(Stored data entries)
- Opening Delimiter -
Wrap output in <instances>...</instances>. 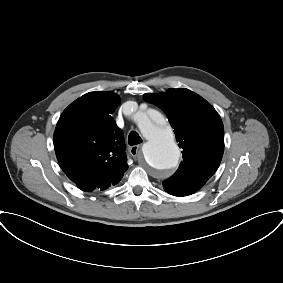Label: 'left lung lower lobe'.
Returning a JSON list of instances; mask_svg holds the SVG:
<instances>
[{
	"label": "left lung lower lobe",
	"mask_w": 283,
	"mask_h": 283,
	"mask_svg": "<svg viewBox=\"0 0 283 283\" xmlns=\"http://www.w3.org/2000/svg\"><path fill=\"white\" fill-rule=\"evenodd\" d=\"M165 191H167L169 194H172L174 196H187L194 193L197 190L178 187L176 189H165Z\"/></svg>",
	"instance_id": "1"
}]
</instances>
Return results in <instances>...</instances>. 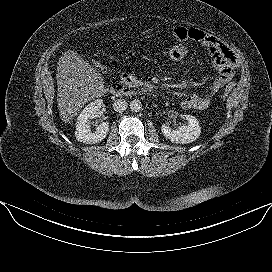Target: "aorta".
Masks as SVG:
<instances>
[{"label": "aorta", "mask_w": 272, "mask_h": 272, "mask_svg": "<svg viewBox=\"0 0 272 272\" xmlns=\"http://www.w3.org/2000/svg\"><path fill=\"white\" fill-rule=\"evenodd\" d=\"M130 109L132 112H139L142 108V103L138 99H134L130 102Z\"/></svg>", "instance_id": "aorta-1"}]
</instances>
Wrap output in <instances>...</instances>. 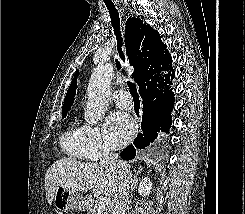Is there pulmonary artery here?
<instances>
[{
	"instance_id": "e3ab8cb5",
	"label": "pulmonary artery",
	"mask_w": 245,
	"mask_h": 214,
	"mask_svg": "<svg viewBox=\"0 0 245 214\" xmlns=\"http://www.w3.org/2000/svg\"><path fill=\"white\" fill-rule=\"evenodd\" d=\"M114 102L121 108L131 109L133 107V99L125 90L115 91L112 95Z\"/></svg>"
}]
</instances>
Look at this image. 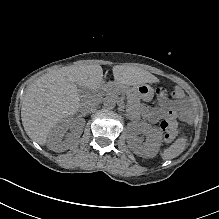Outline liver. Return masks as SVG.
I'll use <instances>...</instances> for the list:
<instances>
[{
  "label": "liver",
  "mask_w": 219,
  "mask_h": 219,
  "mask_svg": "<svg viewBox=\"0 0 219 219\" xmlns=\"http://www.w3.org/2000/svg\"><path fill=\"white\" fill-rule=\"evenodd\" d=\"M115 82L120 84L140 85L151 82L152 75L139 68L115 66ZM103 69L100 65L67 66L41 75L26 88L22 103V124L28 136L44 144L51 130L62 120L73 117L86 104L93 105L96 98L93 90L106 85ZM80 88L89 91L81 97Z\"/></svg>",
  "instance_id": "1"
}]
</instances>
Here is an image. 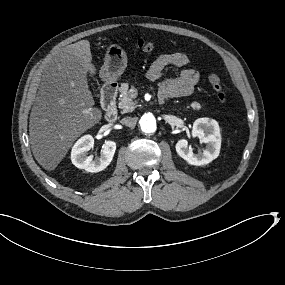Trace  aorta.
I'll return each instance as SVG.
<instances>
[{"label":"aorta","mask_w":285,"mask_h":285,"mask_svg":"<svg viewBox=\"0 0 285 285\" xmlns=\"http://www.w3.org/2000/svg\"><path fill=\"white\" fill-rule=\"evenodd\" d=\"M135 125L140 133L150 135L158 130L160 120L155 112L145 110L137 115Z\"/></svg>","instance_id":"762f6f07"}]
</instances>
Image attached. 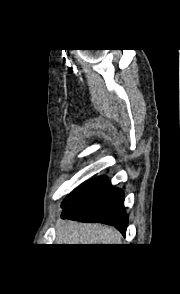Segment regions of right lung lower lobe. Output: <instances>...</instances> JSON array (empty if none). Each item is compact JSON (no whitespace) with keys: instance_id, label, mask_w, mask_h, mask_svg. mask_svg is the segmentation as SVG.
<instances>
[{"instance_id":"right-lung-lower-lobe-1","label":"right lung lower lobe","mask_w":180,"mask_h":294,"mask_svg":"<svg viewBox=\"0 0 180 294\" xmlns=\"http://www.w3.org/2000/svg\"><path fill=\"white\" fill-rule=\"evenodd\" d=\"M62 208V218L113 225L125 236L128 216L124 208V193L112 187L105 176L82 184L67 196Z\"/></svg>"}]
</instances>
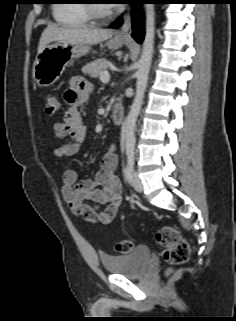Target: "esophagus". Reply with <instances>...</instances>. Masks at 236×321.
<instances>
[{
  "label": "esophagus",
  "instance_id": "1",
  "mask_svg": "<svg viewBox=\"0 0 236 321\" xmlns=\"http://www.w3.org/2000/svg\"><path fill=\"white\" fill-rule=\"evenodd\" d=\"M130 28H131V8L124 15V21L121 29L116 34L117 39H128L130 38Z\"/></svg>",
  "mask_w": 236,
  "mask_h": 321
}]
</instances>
- Closing Delimiter -
* **What you will do**:
Write out, word for word, the lines running from the one containing "Masks at 236×321." to the end of the data above; the pictures are to be left out.

* **Answer below**:
Target: "esophagus". Reply with <instances>...</instances>. Masks at 236×321.
<instances>
[{
  "label": "esophagus",
  "instance_id": "1",
  "mask_svg": "<svg viewBox=\"0 0 236 321\" xmlns=\"http://www.w3.org/2000/svg\"><path fill=\"white\" fill-rule=\"evenodd\" d=\"M130 28H131V8L124 15V21L121 29L116 34L117 39H128L130 38Z\"/></svg>",
  "mask_w": 236,
  "mask_h": 321
}]
</instances>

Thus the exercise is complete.